K-State RB Alex Barnes vexed by lack of carries
Alex Barnes’ two words spoke volumes.
Following Saturday’s 42-35 loss to No. 9 Oklahoma, Barnes, Kansas State’s third-year sophomore running back, was asked whether he would voice his concern about his lack of touches following a 75-yard touchdown on the second play of the game.
“Yeah,” Barnes replied, noticeably tight-lipped. “Yeah.”
In sum, Barnes finished with 108 yards and a touchdown on six carries. But after ripping off his 75-yard score to give the Wildcats an early lead, he logged just five more carries. Afterward, K-State coach Bill Snyder explained it was simply a matter of circumstance.
“Some of the things we were doing, we didn’t have a running back in the game at all, because of the nature of what we were doing,” Snyder said. “(For the most) part, it was the quarterback run game.”
And featuring Alex Delton — making his second straight start at quarterback in place of the injured Jesse Ertz — didn’t turn out badly for the Wildcats, at least statistically. Delton responded superbly to the increased workload, as he ran 27 times for 142 yards and three touchdowns.
But Delton couldn’t have been more complimentary of his fellow Alex and backfield mate.
“Alex is a great back, I trust him so much and he takes some of the pressure off of me,” Delton said of Barnes. “It was a great run. The offensive linemen gave him a great hole.
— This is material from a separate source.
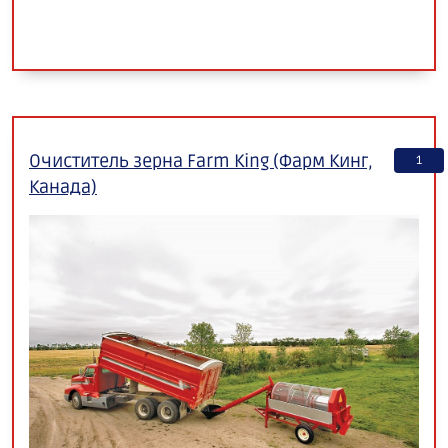
Очиститель зерна Farm King (Фарм Кинг,
1
Канада)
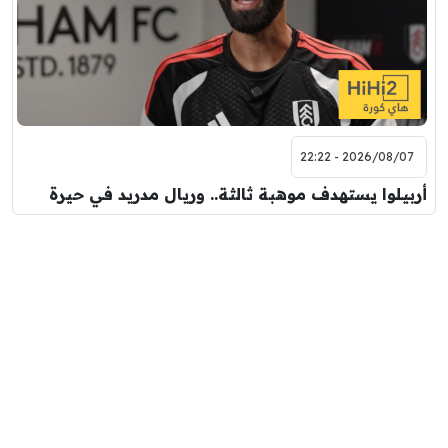
2026/08/07 - 22:22
أربيلوا يستهدف موهبة ثالثة.. وريال مدريد في حيرة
He is someone that wants the ball.”
Barnes couldn’t agree more, as he hopes to be a bigger part of the offense going forward, starting with Saturday’s game at arch-rival Kansas.
Still, his 75-yard scamper for a score was a weight off his shoulders, as it marked his first 100-yard rushing effort of the season and his first touchdown since Sept. 9 against Charlotte.
“I was so relieved. I kind of blacked out there after I scored,” Barnes said. “I don’t really remember what all I did. But it was a lot of emotion coming out of that.”
Barnes admitted that part of the reason he was able to score was because he glanced up at the video board and was able to sense the moves of Oklahoma’s defenders before they made them.
He also revealed how the play developed through his own eyes.
“We’ve been working that play for a while in practice and we kind of got the look that we were expecting,” Barnes said. “So I get the ball, and I’m thinking about bouncing it outside, but right as I make a little move that way, I see their inside linebacker, No. 9 (Kenneth Murray), go flying over the top.
“So when I see that, it tells me to cut it back and get upfield. When I did that, I was expecting the safety to be in the alley and nobody was there.”
When there was no safety to be found, Barnes was incredulous.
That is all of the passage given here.